As regular readers may recall, I posted an entry titled The Meaning of Home about a year ago but here are more thoughts about it. Alain de Botton writes in The Architecture of Happiness: The Secret Art of Furnishing Your Life, “Those places whose outlook matches and legitimates our own, we tend to honor with the term ‘home.’ Our homes do not have to offer us permanent occupancy or store our clothes to merit the name. To speak of home in relation to a building is simply to recognize its harmony with our own prized internal song. Home can be an airport or a library, a garden or a diner.”

And Kirsten Chapman adds in The Way Home, “We are imprinted with an eternal sense of ‘home’—no matter how far we wander. Home can be found in a place, a person, a book, a melody. When we feel it, we know we’re there. It is that safe haven where we find comfort. Where we feel anchored. It is a lifeline.” So for the time being, we are at home here, and if that changes, I will write about it.

The Road Less Travelled

I am reading a book called The Idle Traveller: The Art of Slow Travel by Dan Kienan, a travel writer who rarely if ever flies because he prefers more pedestrian modes of travel, such as walking. The book is all about taking the road less travelled, which the famous Robert Frost poem “The Road Not Taken” suggests makes all the difference. And I agree, so much so that I carry a copy of the poem in my Moleskine.

Speaking of roads and notebooks, fellow travel writer and user of Moleskines, Bruce Chatwin, is quoted by Kienan: “Man’s real home is not a house, but the Road, and life itself is a journey, to be walked on foot.” While I don’t know if I want to walk everywhere on the journey of life, there is much to be said for slowing down long enough to savor the stroll.

Kienan also quotes my favorite travel writer, Henry David Thoreau: “If a man does not keep pace with his companions, perhaps it is because he hears a different drummer. Let him step to the music which he hears, however measured or far away.” And the author suggests that what Thoreau may mean by “music” is an alternative concept of time, namely celebrating the present.

“The thrill of living in the moment, which is the real destination of all journeys, is what the greatest travel writers are revealing in their meticulous descriptions of the places they go and the people they meet,” writes Kienan. Wherever we are on our own travels it helps if we move more slowly and read the signposts along the way so we can make detours if necessary. Here is to enjoying the journey!

The Psychology of Place

Writer Russell Banks observed about the psychology of place: “All travel writing that’s of lasting interest—writing that is written by writers as travelers, not travelers as writers—is really written to make a point about home…which leads one to conclude that the best travel writers are people who are at bottom unsure of the nature and limits of home and their relation to it.

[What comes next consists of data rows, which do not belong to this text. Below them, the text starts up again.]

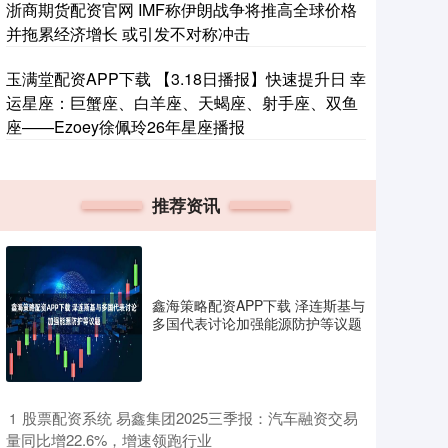
浙商期货配资官网 IMF称伊朗战争将推高全球价格
并拖累经济增长 或引发不对称冲击
玉满堂配资APP下载 【3.18日播报】快速提升日 幸
运星座：巨蟹座、白羊座、天蝎座、射手座、双鱼
座——Ezoey徐佩玲26年星座播报
推荐资讯
鑫海策略配资APP下载 泽连斯基与
多国代表讨论加强能源防护等议题
​股票配资系统 易鑫集团2025三季报：汽车融资交易
1
量同比增22.6%，增速领跑行业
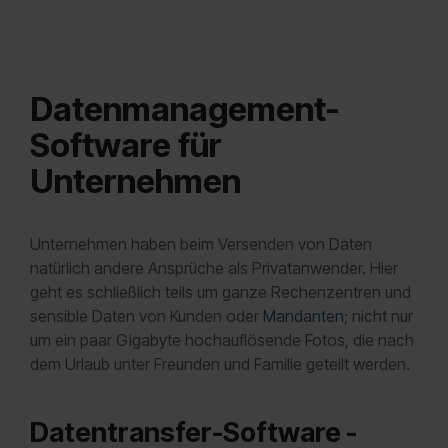
Datenmanagement-
Software für
Unternehmen
Unternehmen haben beim Versenden von Daten
natürlich andere Ansprüche als Privatanwender. Hier
geht es schließlich teils um ganze Rechenzentren und
sensible Daten von Kunden oder
Mandanten
; nicht nur
um ein paar Gigabyte hochauflösende Fotos, die nach
dem Urlaub unter Freunden und Familie geteilt werden.
Datentransfer-Software -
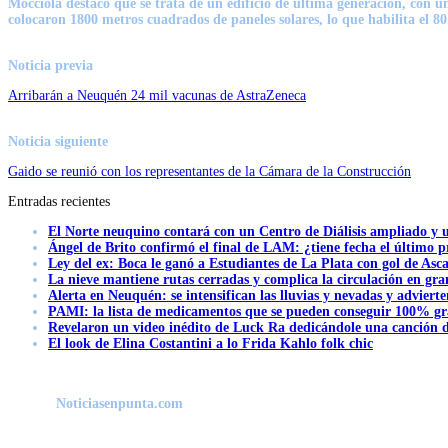
Mocciola destacó que se trata de un edificio de última generación, con u
colocaron 1800 metros cuadrados de paneles solares, lo que habilita el 8
Noticia previa
Arribarán a Neuquén 24 mil vacunas de AstraZeneca
Noticia siguiente
Gaido se reunió con los representantes de la Cámara de la Construcción
Entradas recientes
El Norte neuquino contará con un Centro de Diálisis ampliado y
Ángel de Brito confirmó el final de LAM: ¿tiene fecha el último
Ley del ex: Boca le ganó a Estudiantes de La Plata con gol de Asc
La nieve mantiene rutas cerradas y complica la circulación en gra
Alerta en Neuquén: se intensifican las lluvias y nevadas y advierte
PAMI: la lista de medicamentos que se pueden conseguir 100% gra
Revelaron un video inédito de Luck Ra dedicándole una canción d
El look de Elina Costantini a lo Frida Kahlo folk chic
Noticiasenpunta.com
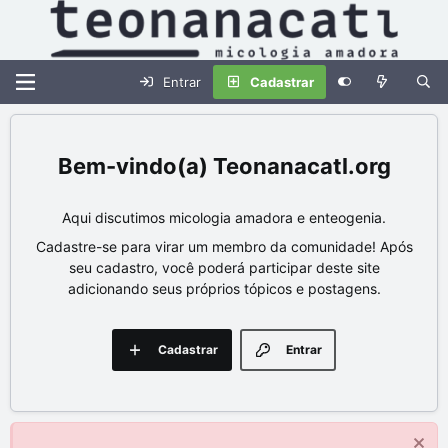
Entrar
Cadastrar
Teonanacatl.org
Aqui discutimos micologia amadora e enteogenia.
Cadastre-se para virar um membro da comunidade! Após
seu cadastro, você poderá participar deste site
adicionando seus próprios tópicos e postagens.
Cadastrar
Entrar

They move out of the house...so that…they can look back and see what’s true there.”

As reflective sojourners, my wife and I are still in the process of looking back and seeing “what’s true there” after selling our house last year and redefining what home means for us in this new phase of our lives. And we both agree that while there are facets of home ownership that we miss, we are convinced that we made the right move and are very much enjoying the fruits of it.

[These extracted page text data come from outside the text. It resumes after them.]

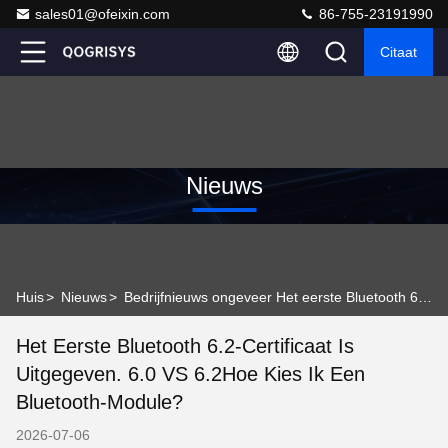
sales01@ofeixin.com
86-755-23191990
Citaat
Nieuws
Huis
>
Nieuws
>
Bedrijfnieuws ongeveer Het eerste Bluetooth 6.2-certificaat is uitgegeven. 6.0 VS 6.2Hoe kies ik een Bluetooth-module?
Het Eerste Bluetooth 6.2-Certificaat Is
Uitgegeven. 6.0 VS 6.2Hoe Kies Ik Een
Bluetooth-Module?
2026-07-06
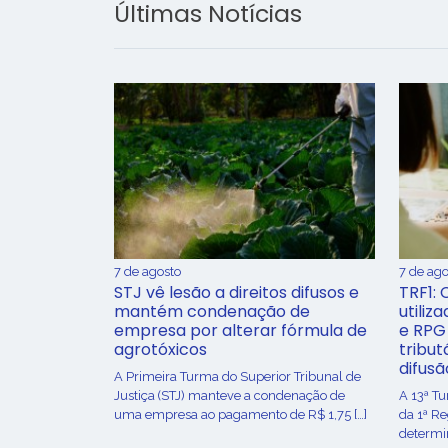
Últimas Notícias
7 de agosto
7 de ago
STJ vê lesão a direitos difusos e
TRF1: 
mantém condenação de
utiliz
empresa por alterar fórmula de
e RPG
agrotóxicos
tribut
difusã
​A Primeira Turma do Superior Tribunal de
Justiça (STJ) manteve a condenação de
A 13ª T
uma empresa ao pagamento de R$ 1,75 […]
da 1ª R
determin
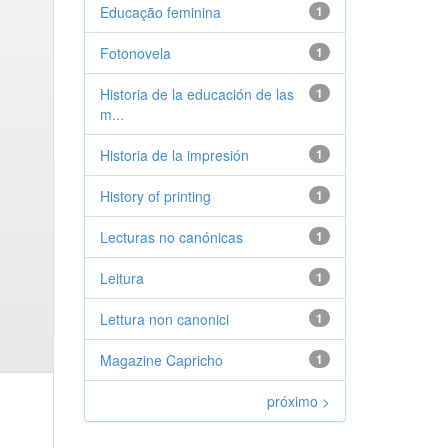
Educação feminina
1
Fotonovela
1
Historia de la educación de las
1
m...
Historia de la impresión
1
History of printing
1
Lecturas no canónicas
1
Leitura
1
Lettura non canonici
1
Magazine Capricho
1
próximo >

What enriches our experience exponentially is the realization that we are walking out the will of God for our lives, of which we are continually reminded in ways both big and small. For example, upon relocating here to Franklin, we landed the first place we looked at living, we leased the first car we test drove, and Linda got the first job she inquired about, all within about a month of moving to unknown territory during a poor economy.

Strangers and Sojourners

It’s that time again…my wife and I are preparing for the next move on our grand adventure…and this time it’s off to Portsmouth, New Hampshire. Dating to 1623, the city of about 25,000 is the third oldest English settlement in the nation behind Jamestown, Virginia [1607] and Plymouth, Massachusetts [1620] and we are headed there this weekend to check out the area before planning to move there within the month.

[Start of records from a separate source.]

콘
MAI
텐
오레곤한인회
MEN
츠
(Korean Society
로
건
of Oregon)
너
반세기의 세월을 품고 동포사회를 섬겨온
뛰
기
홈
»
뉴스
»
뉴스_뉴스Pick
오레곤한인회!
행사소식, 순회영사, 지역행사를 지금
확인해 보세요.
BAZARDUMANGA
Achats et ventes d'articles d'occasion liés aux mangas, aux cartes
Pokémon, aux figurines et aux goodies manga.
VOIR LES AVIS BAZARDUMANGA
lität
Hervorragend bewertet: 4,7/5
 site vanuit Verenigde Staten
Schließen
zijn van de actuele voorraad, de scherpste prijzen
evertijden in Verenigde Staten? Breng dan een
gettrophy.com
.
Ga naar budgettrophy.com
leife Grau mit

Speaking of Plymouth, while pilgrims are most often associated with that place, the word pilgrim literally refers to people who embark on journeys of faith and that includes us. A similar word to pilgrim is the lesser-used term of sojourner, which can be defined as “a person who resides temporarily in a place,” and that also describes us.

Even my blog profile states: “I am a creative sojourner who enjoys simple living, thoughtful conversation and good coffee.” And during my devotional reading the other day I came across a biblical passage from the Old Testament that quoted God as saying, “For you are strangers and sojourners with Me.” I can’t speak for others but I like the thought of God being my traveling companion.

As we anticipated from the get-go, Nantucket has been a way station instead of a destination for my wife and me. Between moves from our cottage on Main Street here in Nantucket and the upcoming one to Portsmouth we are staying with friends at another property located on, of all places, Pilgrim Road, which sums up our journey.

Return From America

My wife and I recently returned from a brief visit to “America,” as Nantucketers refer to the mainland. After four wintry months on this spit of land thirty miles out at sea we were invited to spend a couple of nights with close friends from Nantucket at their rental home in Hyannis on Cape Cod, a two hour ferry ride away.

After a rocky ocean crossing during which I “lost my lunch,” [an experience shared by Thoreau upon his visit here and which he called “paying tribute to the sea”] we proceeded to thoroughly enjoy our stay off island. In addition to watching television and playing Scrabble with our friends, we also indulged our latent desires for food chains, including a relaxing chai latte at Starbucks and a hearty steak supper at Outback.

But one of the most enjoyable parts of our trip came when our friends loaned us their vehicle for the day, which gave us the opportunity to explore Cape Cod’s back roads, including one called “Old King’s Highway,” a meandering scenic road through several picturesque New England villages complete with general stores.

The one pictured above, the Old Village Store, is located in the town of West Barnstable and has been in continuous operation as a general store since before the Civil War. It was even featured, along with the adjacent railroad depot, in the period movie called The Lightkeepers, which was filmed on Cape Cod and featured Richard Dreyfus and Blythe Danner. It transported us back in time even as it served as a waystation on our journey.

Places to Spaces

According to respected technology guru Kevin Kelly, “The network economy shifts places to spaces.” As he further points out in his writing, while a place is bounded by the dimensions of height, width, depth, and time, “a space, unlike a place, is an electronically created environment.”

What that means is that technology assists us to connect with one another without regard to the limitations of time and place, which is an incredible gift if used properly. For example, while emails, texts, and instant messages can help keep people close, unless each party practices proper “netiquette,” all the technology is for naught.

A byproduct of moving from places to spaces is the movement from atoms to bits, in other words, from the tangible to the intangible. The upside of this for me is that digitizing my stuff, including books, music, photos, and videos, enables me to fulfill my dream of traveling lightly through life.

However, there is a downside also. Despite all the optimistic talk about “cloud computing” there is the possibility of “technological difficulty,” such as the time my complimentary click-and-build website vanished from the ether one day. While it can be argued that I got what I paid for, it was nonetheless an unwelcome reminder of technology’s shortcomings.

The bottom line of all this is that technology as a tool is one of the most revolutionary innovations ever devised by man, but it must be used wisely and with integrity if we are to reap its vast rewards and realize its promise of keeping us all in touch with each other, wherever we are.